Finding a maintainable, sustainable build system for the LLVM bindings + Dune currently doesn't meet the package's specific needs

As much as I despise Bazel (who writes build systems in Java!?), LLVM experiments with it for a while and Bazel files are in their monorepo. Thus it might it be a suitable choice for OCaml bindings too.

@alan thanks for the info. Unfortunately I misspoke: I’m seeing compile failures for three of the test files, not test failures. I was thinking maybe you were using a patched version of the test files; from your message it sounds like that is not the case. So I think my code must be afflicted by version skew, or maybe there’s a bug in my build logic. I’ll figure it out and let you know.

FWIW: At this point I’m not using the Bazel code in the LLVM source tree; instead, I’m using bazel-toolchain, which downloads precompiled binaries from the llvm-project. The downside of this (aside from sluggishness) is that the llvm releases do not always include binaries for the Mac. The most recent version with such binaries is 16.0.5. So in order to be generally useful either that tool or the in-tree Bazel code would have to be enhanced. But its good enough for Proof-of-Concept.

I have done a little experimenting with the bazel-toolchain. Bazel’s toolchain mechanism is very nice indeed, and can make life much easier for build writers. It turned out to be pretty easy to add some code to the toolchain that runs llvm-config, so that config settings can be expressed very simply in the user’s build program. For example, to depend on the C headers: deps = ["@llvm_toolchain_llvm//include:llvm-c", ...]. To link to the libs for the bitreader component add "@llvm_toolchain_llvm//lib:bitreader-libs", which adds the libs listed by llvm-config --libs bitreader. So the toolchain defines one such label for each component (llvm-config --components) and for completeness, one for each library (so you can depend on just @llvm_toolchain_llvm//lib:llvmLLVMBitreader, for example.).

To build for a particular target, e.g. AArch64, you pass --@llvm_config//target=AArch64 on the command line; the toolchain exposes this to build programs as "$(LLVM_TARGET_ARCH)", so you can do this: copts=["-DTARGET=$(LLVM_TARGET_ARCH)"], which will generate -DTARGET=AArch64.

All the toolchain stuff runs once, when Bazel configures the build environment, before actual builds kick off. So the info is already there when you build a specific target.

My code is at GitHub - obazl/ocaml-llvm: llvm bindings for OCaml. If you have questions it would probably be best to file an issue there, or ask on the OBazl discord.

Cheers,
Gregg

PS. Looking further into things, it looks like the bazel-toolchain I mentioned above is expressly designed for people who want to use the compiler(s) that come with llvm, rather than developers who want to use the llvm libraries and tools. The binary distros do not include FileCheck and llvm-lit, for example.

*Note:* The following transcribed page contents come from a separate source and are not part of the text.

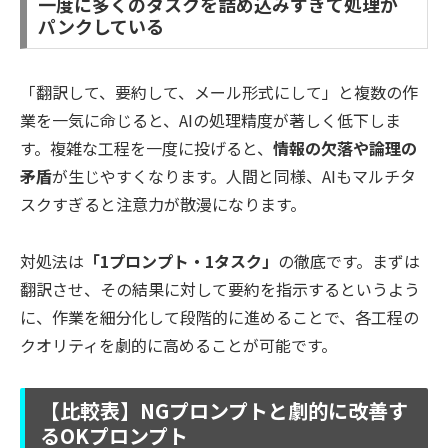
一度に多くのタスクを詰め込みすぎて処理が
パンクしている
「翻訳して、要約して、メール形式にして」と複数の作
業を一気に命じると、AIの処理精度が著しく低下しま
す。複雑な工程を一度に投げると、
情報の欠落や論理の
矛盾
が生じやすくなります。人間と同様、AIもマルチタ
スクすぎると注意力が散漫になります。
対処法は
「1プロンプト・1タスク」
の徹底です。まずは
翻訳させ、その結果に対して要約を指示するというよう
に、作業を細分化して段階的に進めることで、各工程の
クオリティを劇的に高めることが可能です。
【比較表】NGプロンプトと劇的に改善す
るOKプロンプト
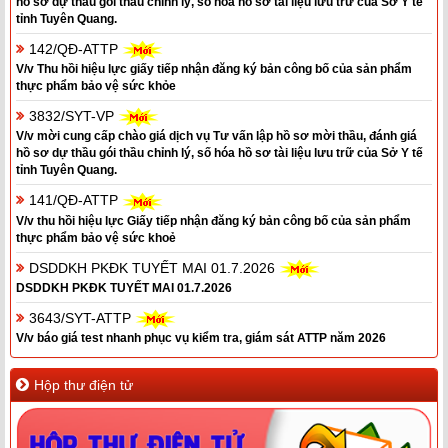
hồ sơ dự thầu gói thầu chỉnh lý, số hóa hồ sơ tài liệu lưu trữ của Sở Y tế
tỉnh Tuyên Quang.
142/QĐ-ATTP
V/v Thu hồi hiệu lực giấy tiếp nhận đăng ký bản công bố của sản phẩm
thực phẩm bảo vệ sức khỏe
3832/SYT-VP
V/v mời cung cấp chào giá dịch vụ Tư vấn lập hồ sơ mời thầu, đánh giá
hồ sơ dự thầu gói thầu chỉnh lý, số hóa hồ sơ tài liệu lưu trữ của Sở Y tế
tỉnh Tuyên Quang.
141/QĐ-ATTP
V/v thu hồi hiệu lực Giấy tiếp nhận đăng ký bản công bố của sản phẩm
thực phẩm bảo vệ sức khoẻ
DSDDKH PKĐK TUYẾT MAI 01.7.2026
DSDDKH PKĐK TUYẾT MAI 01.7.2026
3643/SYT-ATTP
V/v báo giá test nhanh phục vụ kiểm tra, giám sát ATTP năm 2026
Hộp thư điện tử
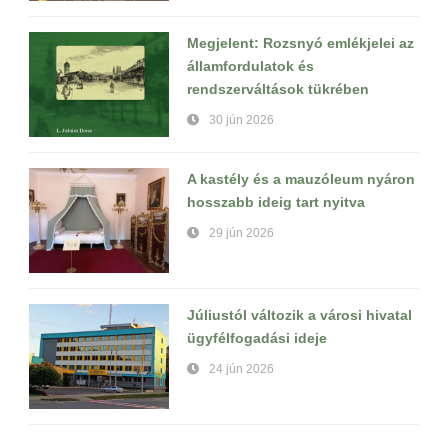
Megjelent: Rozsnyó emlékjelei az
államfordulatok és
rendszerváltások tükrében
30 jún 2026
A kastély és a mauzóleum nyáron
hosszabb ideig tart nyitva
29 jún 2026
Júliustól változik a városi hivatal
ügyfélfogadási ideje
24 jún 2026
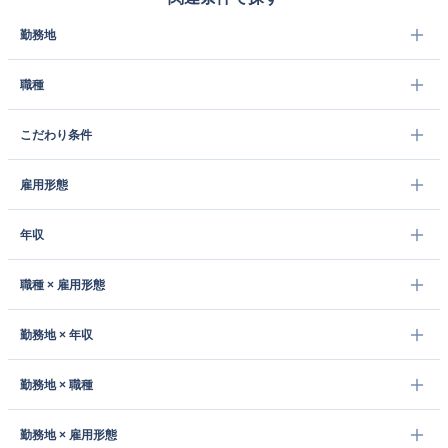
勤務地
職種
こだわり条件
雇用形態
年収
職種 × 雇用形態
勤務地 × 年収
勤務地 × 職種
勤務地 × 雇用形態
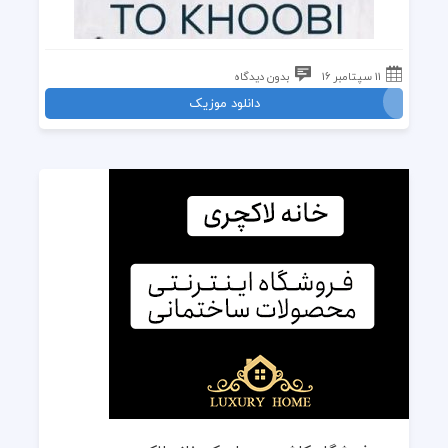
11 سپتامبر 16
بدون دیدگاه
دانلود موزیک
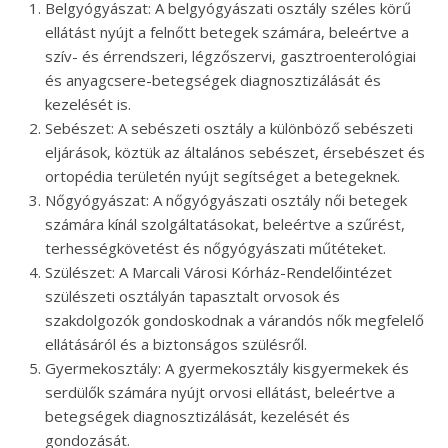
Belgyógyászat: A belgyógyászati osztály széles körű
ellátást nyújt a felnőtt betegek számára, beleértve a
szív- és érrendszeri, légzőszervi, gasztroenterológiai
és anyagcsere-betegségek diagnosztizálását és
kezelését is.
Sebészet: A sebészeti osztály a különböző sebészeti
eljárások, köztük az általános sebészet, érsebészet és
ortopédia területén nyújt segítséget a betegeknek.
Nőgyógyászat: A nőgyógyászati osztály női betegek
számára kínál szolgáltatásokat, beleértve a szűrést,
terhességkövetést és nőgyógyászati műtéteket.
Szülészet: A Marcali Városi Kórház-Rendelőintézet
szülészeti osztályán tapasztalt orvosok és
szakdolgozók gondoskodnak a várandós nők megfelelő
ellátásáról és a biztonságos szülésről.
Gyermekosztály: A gyermekosztály kisgyermekek és
serdülők számára nyújt orvosi ellátást, beleértve a
betegségek diagnosztizálását, kezelését és
gondozását.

I looked at that for Xen too, but unfortunately that output has a lot of hardcoded paths, and has almost no conditional logic, so all the build time logic that would pick one file over another based on version of OCaml or presence/absence of packages wouldn’t work. I’ve attempted to post-process the output of dune rules -m, but I gave up on the idea in the end (it is better in my case to move the OCaml code out of Xen into its own repo where ‘dune’ can be used): https://github.com/edwintorok/xen/tree/xen-builds5/tools/ocaml/dune2makefile

Although in the case of Xen a hand-written shell (!) script that always builds all the files sequentially is order of magnitudes faster than the ‘maze of Makefiles’ and produces a correct output (whereas the Makefile often fails with inconsistent assumptions) and avoids all the problems with tools producing multiple files as output that are not well supported by make. In fact that can be encoded in a single make rule too, here is what could be used for Xen, may be possible to adapt to LLVM?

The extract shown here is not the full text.